** Directions **
In the records that follow, find the line containing "Alterar CEP" and the line containing "Faschingsgemeinschaft Lichtenau den", then transcribe both and every line between them exactly, omitting pictures.

Page-level text extractions
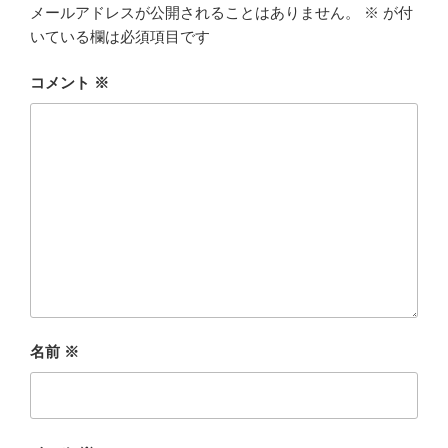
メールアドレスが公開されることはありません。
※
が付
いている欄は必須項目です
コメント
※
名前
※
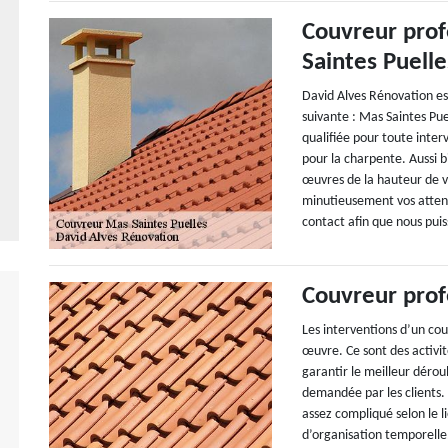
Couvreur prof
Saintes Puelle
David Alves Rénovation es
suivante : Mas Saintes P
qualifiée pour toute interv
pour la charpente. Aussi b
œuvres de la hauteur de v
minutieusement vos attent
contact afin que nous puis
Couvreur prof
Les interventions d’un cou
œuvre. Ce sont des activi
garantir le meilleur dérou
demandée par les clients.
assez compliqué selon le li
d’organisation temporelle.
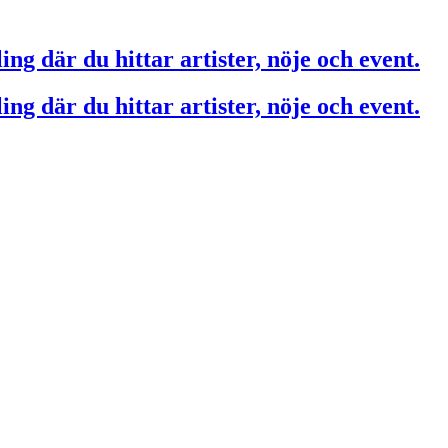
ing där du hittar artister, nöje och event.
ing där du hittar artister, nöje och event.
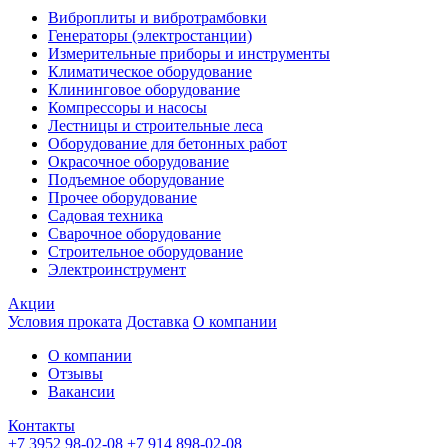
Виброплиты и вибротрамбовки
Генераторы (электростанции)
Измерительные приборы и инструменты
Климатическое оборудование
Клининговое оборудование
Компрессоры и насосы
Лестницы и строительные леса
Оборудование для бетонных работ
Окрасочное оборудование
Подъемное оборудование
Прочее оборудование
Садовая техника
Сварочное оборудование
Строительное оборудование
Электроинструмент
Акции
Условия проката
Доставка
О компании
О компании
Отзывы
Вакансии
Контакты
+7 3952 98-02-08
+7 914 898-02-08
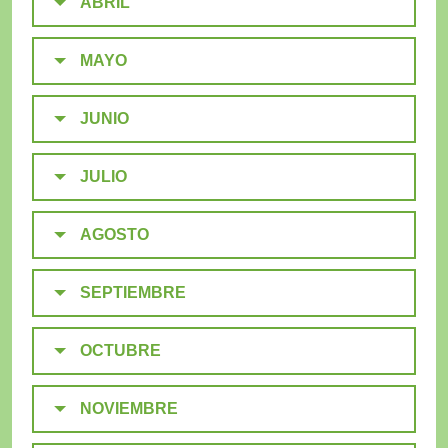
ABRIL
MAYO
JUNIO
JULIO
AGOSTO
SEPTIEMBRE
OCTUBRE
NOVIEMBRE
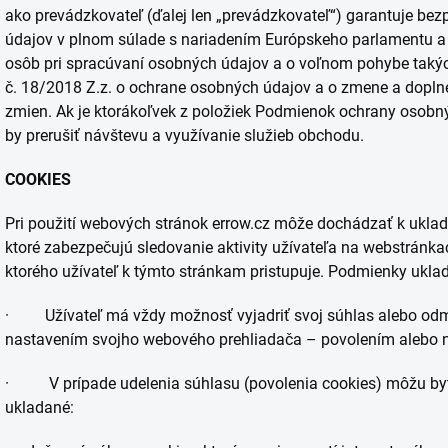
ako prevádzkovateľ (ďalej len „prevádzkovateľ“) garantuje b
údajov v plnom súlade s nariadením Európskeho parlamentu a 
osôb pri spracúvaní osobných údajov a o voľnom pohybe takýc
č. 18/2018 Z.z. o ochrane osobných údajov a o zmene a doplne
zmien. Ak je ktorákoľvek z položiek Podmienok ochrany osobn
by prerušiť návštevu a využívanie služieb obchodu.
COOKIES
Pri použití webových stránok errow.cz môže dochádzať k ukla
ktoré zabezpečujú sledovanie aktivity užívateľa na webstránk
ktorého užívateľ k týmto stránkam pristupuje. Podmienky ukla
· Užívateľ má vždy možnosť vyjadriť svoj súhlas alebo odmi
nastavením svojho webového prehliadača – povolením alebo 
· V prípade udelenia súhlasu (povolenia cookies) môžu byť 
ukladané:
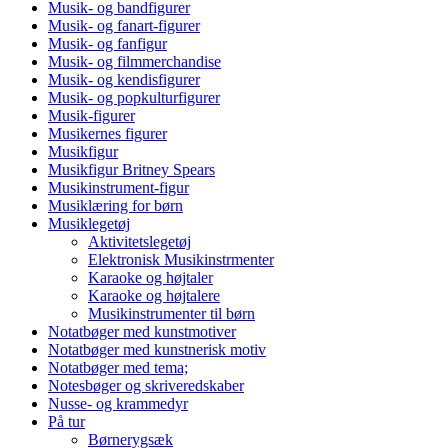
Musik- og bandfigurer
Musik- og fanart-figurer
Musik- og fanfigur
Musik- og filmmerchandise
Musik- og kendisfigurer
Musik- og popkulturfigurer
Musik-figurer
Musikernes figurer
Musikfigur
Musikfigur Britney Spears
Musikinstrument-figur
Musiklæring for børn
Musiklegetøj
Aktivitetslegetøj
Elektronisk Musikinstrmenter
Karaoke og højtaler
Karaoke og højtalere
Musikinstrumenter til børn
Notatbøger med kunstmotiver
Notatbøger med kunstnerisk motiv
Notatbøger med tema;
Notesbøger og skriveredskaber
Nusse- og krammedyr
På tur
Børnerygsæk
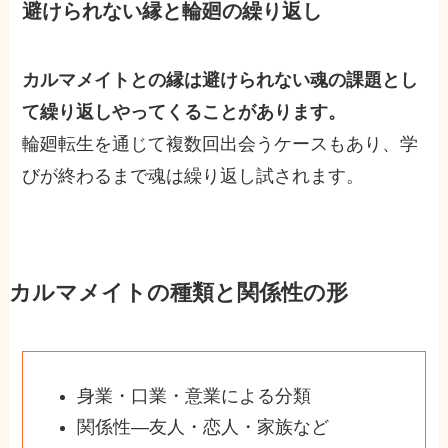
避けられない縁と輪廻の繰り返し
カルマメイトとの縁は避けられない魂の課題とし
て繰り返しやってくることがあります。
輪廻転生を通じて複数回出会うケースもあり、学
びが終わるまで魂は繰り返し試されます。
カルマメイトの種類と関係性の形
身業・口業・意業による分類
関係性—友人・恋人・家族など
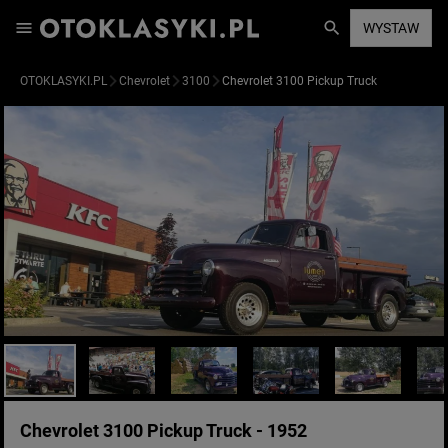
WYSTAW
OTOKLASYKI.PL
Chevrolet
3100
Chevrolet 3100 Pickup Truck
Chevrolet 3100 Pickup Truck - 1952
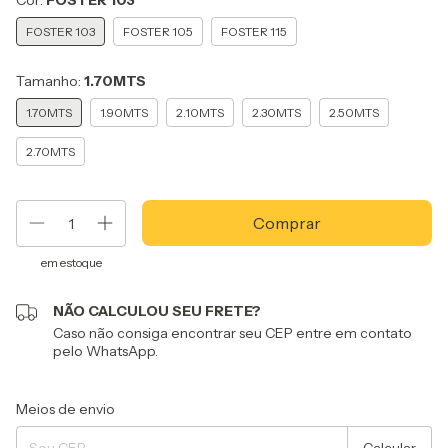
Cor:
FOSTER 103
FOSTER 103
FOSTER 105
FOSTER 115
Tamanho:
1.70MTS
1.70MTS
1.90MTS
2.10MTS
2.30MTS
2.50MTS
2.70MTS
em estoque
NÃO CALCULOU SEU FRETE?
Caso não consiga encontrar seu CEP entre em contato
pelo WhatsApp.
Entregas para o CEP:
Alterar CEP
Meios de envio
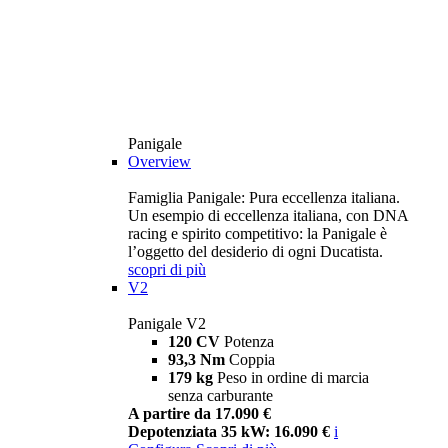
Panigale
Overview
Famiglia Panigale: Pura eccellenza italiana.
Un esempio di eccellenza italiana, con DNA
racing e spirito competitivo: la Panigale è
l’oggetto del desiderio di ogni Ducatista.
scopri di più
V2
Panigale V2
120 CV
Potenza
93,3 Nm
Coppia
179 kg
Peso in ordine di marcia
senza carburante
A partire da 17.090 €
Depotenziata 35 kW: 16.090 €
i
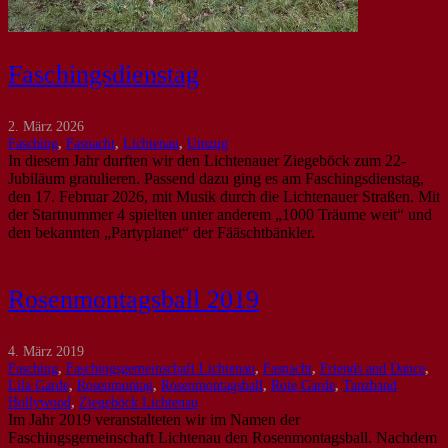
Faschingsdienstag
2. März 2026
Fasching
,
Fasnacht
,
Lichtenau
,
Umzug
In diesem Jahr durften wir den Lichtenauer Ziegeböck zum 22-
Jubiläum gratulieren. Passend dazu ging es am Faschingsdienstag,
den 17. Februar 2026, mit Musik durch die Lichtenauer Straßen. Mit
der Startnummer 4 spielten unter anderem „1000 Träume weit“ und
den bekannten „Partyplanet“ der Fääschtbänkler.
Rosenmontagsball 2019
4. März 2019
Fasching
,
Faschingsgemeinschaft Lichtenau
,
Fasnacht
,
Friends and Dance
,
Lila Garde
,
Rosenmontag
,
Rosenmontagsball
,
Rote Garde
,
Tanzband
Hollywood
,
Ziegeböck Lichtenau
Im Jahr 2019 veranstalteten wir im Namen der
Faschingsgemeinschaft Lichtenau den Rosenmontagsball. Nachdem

==

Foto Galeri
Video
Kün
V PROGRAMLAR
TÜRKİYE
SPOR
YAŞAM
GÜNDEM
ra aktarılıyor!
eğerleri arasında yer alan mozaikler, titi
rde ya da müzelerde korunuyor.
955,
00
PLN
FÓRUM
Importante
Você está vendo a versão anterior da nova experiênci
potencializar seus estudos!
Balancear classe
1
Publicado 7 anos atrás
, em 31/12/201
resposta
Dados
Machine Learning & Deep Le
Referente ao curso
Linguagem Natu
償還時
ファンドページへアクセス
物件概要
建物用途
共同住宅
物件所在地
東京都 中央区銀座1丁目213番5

** The completed task **
Alterar CEP
Meios de envio
Panigale
Overview
Famiglia Panigale: Pura eccellenza italiana.
Un esempio di eccellenza italiana, con DNA
racing e spirito competitivo: la Panigale è
l’oggetto del desiderio di ogni Ducatista.
scopri di più
V2
Panigale V2
120 CV
Potenza
93,3 Nm
Coppia
179 kg
Peso in ordine di marcia
senza carburante
A partire da 17.090 €
Depotenziata 35 kW: 16.090 €
i
Faschingsdienstag
2. März 2026
Fasching
,
Fasnacht
,
Lichtenau
,
Umzug
In diesem Jahr durften wir den Lichtenauer Ziegeböck zum 22-
Jubiläum gratulieren. Passend dazu ging es am Faschingsdienstag,
den 17. Februar 2026, mit Musik durch die Lichtenauer Straßen. Mit
der Startnummer 4 spielten unter anderem „1000 Träume weit“ und
den bekannten „Partyplanet“ der Fääschtbänkler.
Rosenmontagsball 2019
4. März 2019
Fasching
,
Faschingsgemeinschaft Lichtenau
,
Fasnacht
,
Friends and Dance
,
Lila Garde
,
Rosenmontag
,
Rosenmontagsball
,
Rote Garde
,
Tanzband
Hollywood
,
Ziegeböck Lichtenau
Im Jahr 2019 veranstalteten wir im Namen der
Faschingsgemeinschaft Lichtenau den Rosenmontagsball. Nachdem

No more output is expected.